What I learned from Code4Lib 2019

It has been already almost two weeks since I was back from the Code4Lib 2019 conference. Since I was selected as one of the Diversity Scholarships recipients in 2017, I have tried to attend the Code4Lib conferences and be involved in the community. Code4Lib is one of my favorite conferences for its quality and community and this year was really amazing. I learned a lot and met a great group of people. Then, I would like to briefly reflect on the Code4Lib 2019 conference.

Digital curation and preservation

These days I have been working with my colleague, Marina Bokovay (Head, Archives and Special Collections) on digital curation and preservation at my current institution. My focus has been on “Access” and “User Experience” - how users can easily find what they want or how users can access materials without any difficulty. Frankly, I have never thought seriously about long-term preservation. Working with her, I grasped the importance of preservation, concepts (AIP, DIP, SIP), and tools (Archivematica). Because digital curation and preservation are in a very early stage at my institution, I took the Forensic Files workshop offered by Sara Allain and Ashley Blewer from Artefactual.

When I was a student in Korea, I used Hangul as a main word processor and all of my files were produced in this system. I moved to Canada and bought a new laptop and then I was no longer able to open my .hwp files stored in my external device as I didn’t buy its license to install it. I googled and found solutions that I could open them either in OpenOffice or LibreOffice but my issue was that the files were corrupted during this conversion process. However, because it was my personal work files (who may want to see my school papers), I didn’t think about how this could be challenges for digital curation and preservation (Now I know this!).

Therefore, Ashley’s explanation on files, formats, and registries were really helpful for me (as a beginner) to understand overview concepts. There are registries that we can check like PRONOM and Format Descriptions. During the workshop, I also learned what PRONOM stands for ;) There are different types of file format signatures: external like filename extensions (.hwp, .pdf) , internal (byte sequences), and container (.zip). With a hex editor, one of my text files was displayed in their hexadecimal values. I learned that I could examine individual bytes of each file and identify patterns or byte sequences in order to detect its signature by comparing with other files of the same format. Moreover, she showed us different tools for file analysis like FIDO, Siegfried, and JHOVE to do that work for us instead of manually verifying with a hex editors. These tools analyze files, report issues, and identify file formats for us.

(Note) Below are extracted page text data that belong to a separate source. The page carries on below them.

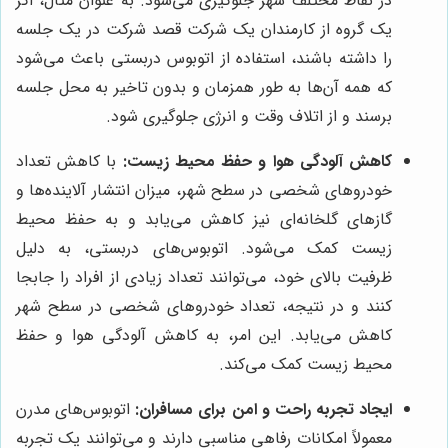
در نقاط مختلف شهر جلوگیری می‌شود. به عنوان مثال، اگر
یک گروه از کارمندان یک شرکت قصد شرکت در یک جلسه
را داشته باشند، استفاده از اتوبوس دربستی باعث می‌شود
که همه آن‌ها به طور همزمان و بدون تاخیر به محل جلسه
برسند و از اتلاف وقت و انرژی جلوگیری شود.
کاهش آلودگی هوا و حفظ محیط زیست:
با کاهش تعداد
خودروهای شخصی در سطح شهر، میزان انتشار آلاینده‌ها و
گازهای گلخانه‌ای نیز کاهش می‌یابد و به حفظ محیط
زیست کمک می‌شود. اتوبوس‌های دربستی، به دلیل
ظرفیت بالای خود، می‌توانند تعداد زیادی از افراد را جابجا
کنند و در نتیجه، تعداد خودروهای شخصی در سطح شهر
کاهش می‌یابد. این امر، به کاهش آلودگی هوا و حفظ
محیط زیست کمک می‌کند.
ایجاد تجربه راحت و امن برای مسافران:
اتوبوس‌های مدرن
معمولاً امکانات رفاهی مناسبی دارند و می‌توانند یک تجربه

In the afternoon workshop, Sara went through a life cycle of digital preservation (Accessioning and curation - Digitization - Characterization - Metadata extraction - Normalization - Derivative generation - Presentation). There should be decisions made in each step and the digital curation and preservation are neither a starting point nor an ending point to manage born-digital or digitized materials. It is really one part of the entire cohesive process. There was also an in-depth discussion about embedded metadata vs. separate it from the file, what format should be in a preservation format, and how to collect descriptive metadata (not just technical metadata). Then, she demonstrated us how Archivematica worked. My institution recently subscribed to the Scholars Portal’s Permafrost service where it provides hosted Archivematica and OLRC’s storage, so her demonstration was really useful for me. She explained to us how Archivematica uses multiple open source tools that we learned in the morning session such as ExifTool, FIDO, and JHOVE towards digital preservation workflow.

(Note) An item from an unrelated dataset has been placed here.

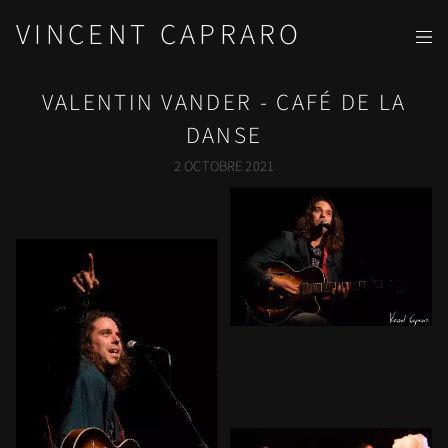
VINCENT CAPRARO
VALENTIN VANDER - CAFÉ DE LA
DANSE
2 OCTOBRE 2021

I also liked Ilya Kreymer’s presentation on Webrecorder: Developing an open-source high-fidelity web archiving toolset. One of my first projects at uOttawa was the NAHO (National Aboriginal Health Organization) website archiving project from which I learned how difficult this could be to properly archive dynamic content or user-driven action content. Webrecorder is based on the ISO standard WARC file format and it allows users to easily archive JS content. He also insisted that web archiving isn’t archiving the entire web which I didn’t really thought before the NAHO web archiving project.

Stefana Breitwieser from Canadian Centre for Architecture also did an amazing lighting talk on SCOPE: a born digital access interface. The SCOPE (Code4Lib Article | Github repo) is a tool which enables users to easily access and search DIPs. She said that the SCOPE is available in their reading room for their users and I would like to explore more about this once there are DIPs at our institution and differences between AtoM and SCOPE.

Since I was new to digital curation and preservation, I didn’t know really anyone. But after Code4Lib 2019, I feel a bit connected to the community. I had a chance to interact with archivists, preservation librarians, and developers. It was also good to meet people in-person whom you knew via community work but never met before. I am still observing a lot of concepts and tools, but I am really glad to attend the Code4Lib 2019 conference and learn from amazing people.